Cryptopals Set 3

Posted July 14, 2017; 12 min read

Welcome to the third installment of my Cryptopals Challenges mini-series / walkthrough! Some challenges focus on block cipher cryptography (as before) and others focus on stream ciphers. As always, I highly recommend reading previous challenge sets before this one.

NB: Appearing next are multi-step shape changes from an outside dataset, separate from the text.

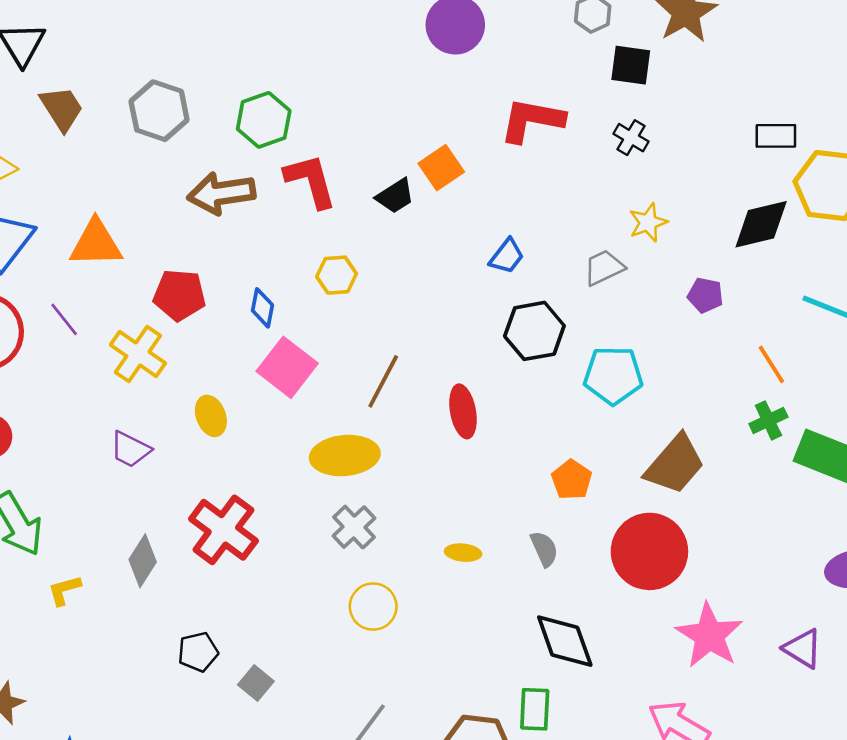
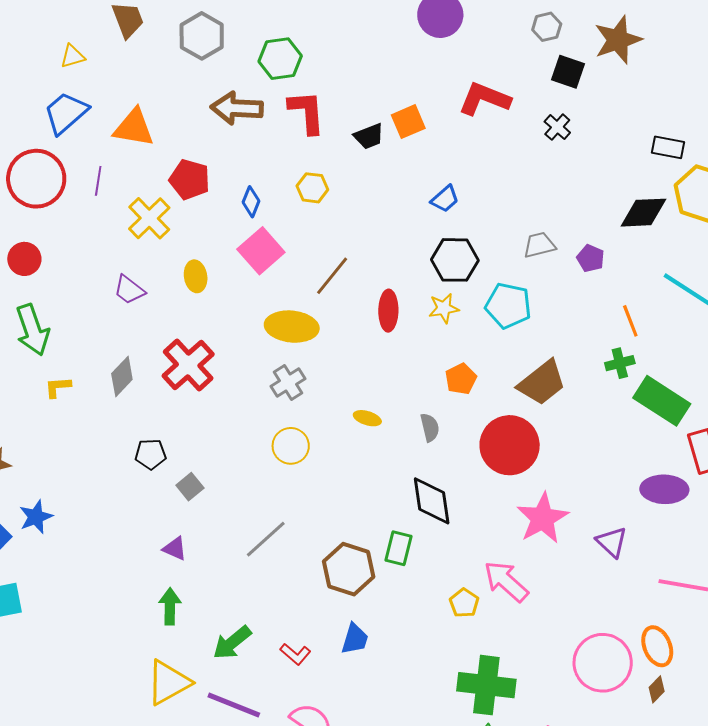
yellow star: (648, 223) -> (444, 308), moved
gray trapezoid: (604, 268) -> (539, 245), moved
purple line: (64, 319) -> (98, 181), turned 36

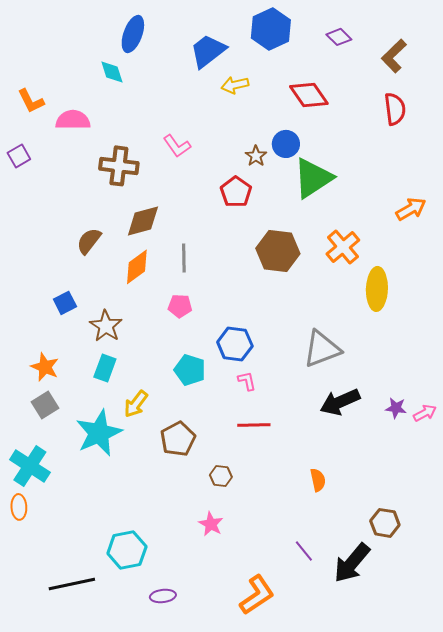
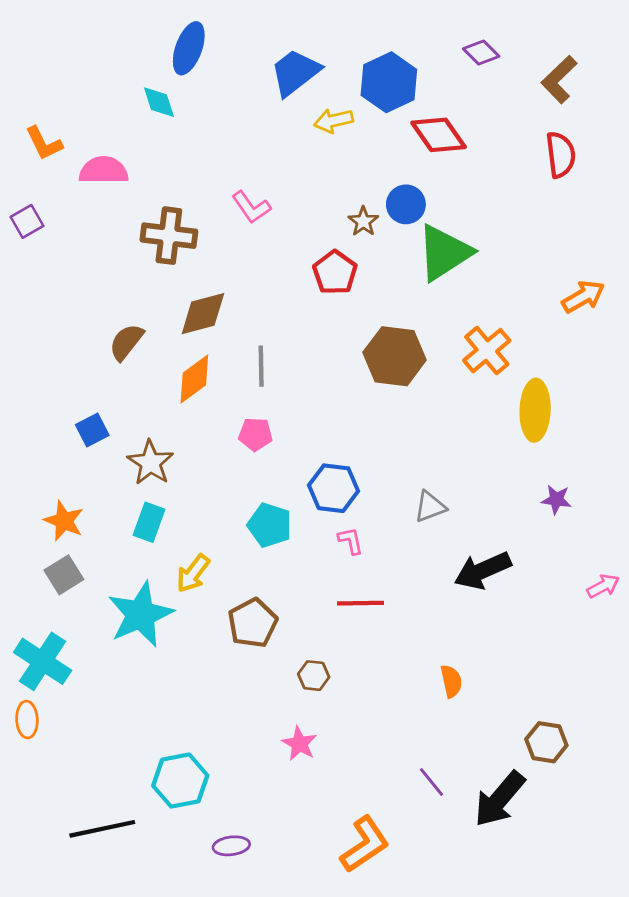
blue hexagon: (271, 29) -> (389, 82), moved
gray triangle: (322, 349) -> (430, 507), moved, size x0.6
purple star: (396, 408) -> (556, 500), moved

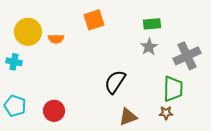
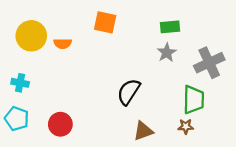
orange square: (94, 20) -> (105, 22), turned 30
cyan cross: (14, 62) -> (20, 83), moved

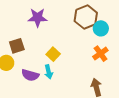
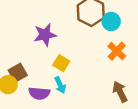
purple star: (38, 18) -> (45, 35), moved
brown square: (17, 46) -> (18, 73), moved

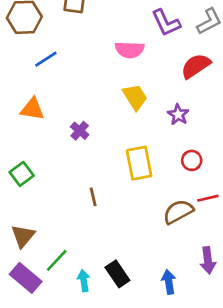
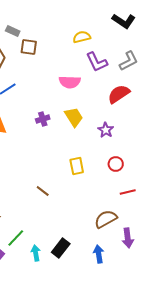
purple cross: (80, 131) -> (43, 119), moved, turned 32
yellow rectangle: (139, 163) -> (77, 166), size x0.7
brown line: (93, 197) -> (43, 191), turned -40
brown semicircle: (178, 212) -> (106, 219), moved
black rectangle: (117, 274) -> (61, 248), turned 72

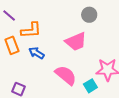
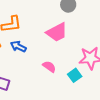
pink semicircle: (66, 75) -> (49, 67), size x0.6

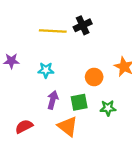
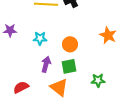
orange circle: (94, 77) -> (70, 44), moved
green star: (108, 108) -> (98, 80), moved

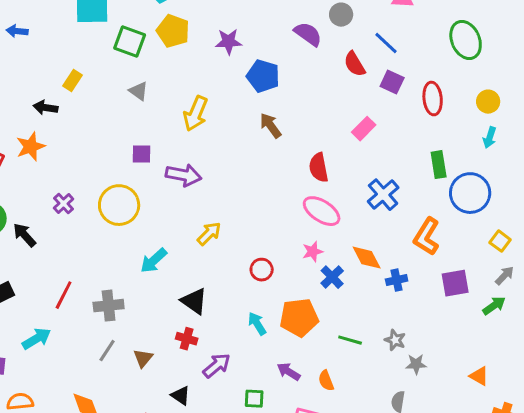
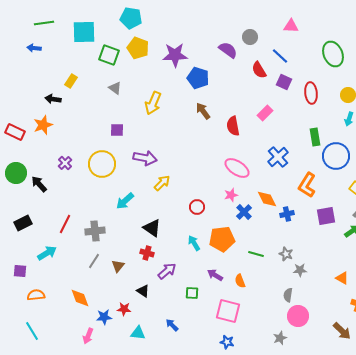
purple star: (229, 42) -> (175, 55), size x1.4
red semicircle: (319, 168) -> (233, 126), moved
purple arrow: (184, 175) -> (145, 158), moved

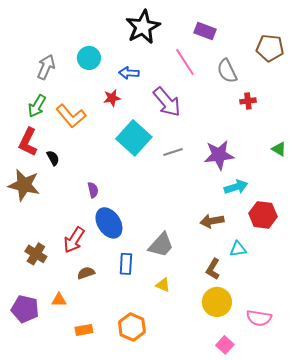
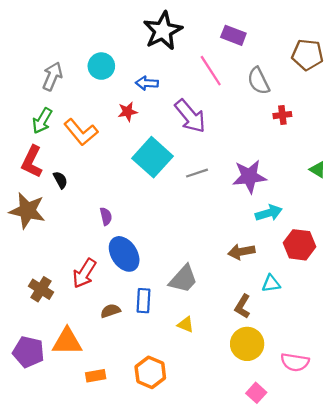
brown semicircle: (86, 273) -> (110, 311), moved
orange triangle: (59, 300) -> (67, 342), size x1.8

I often refer back to previous solutions!

Cryptopals Sets:

Set 1: Basics
Set 2: Block crypto
Set 3: Block and stream crypto ←
Set 4: Stream crypto and randomness
Set 5: Diffie-Hellman and friends
Set 6: RSA and DSA
Set 7: Hashes
Set 8: Abstract Algebra

Warning: There are spoilers (solutions) below!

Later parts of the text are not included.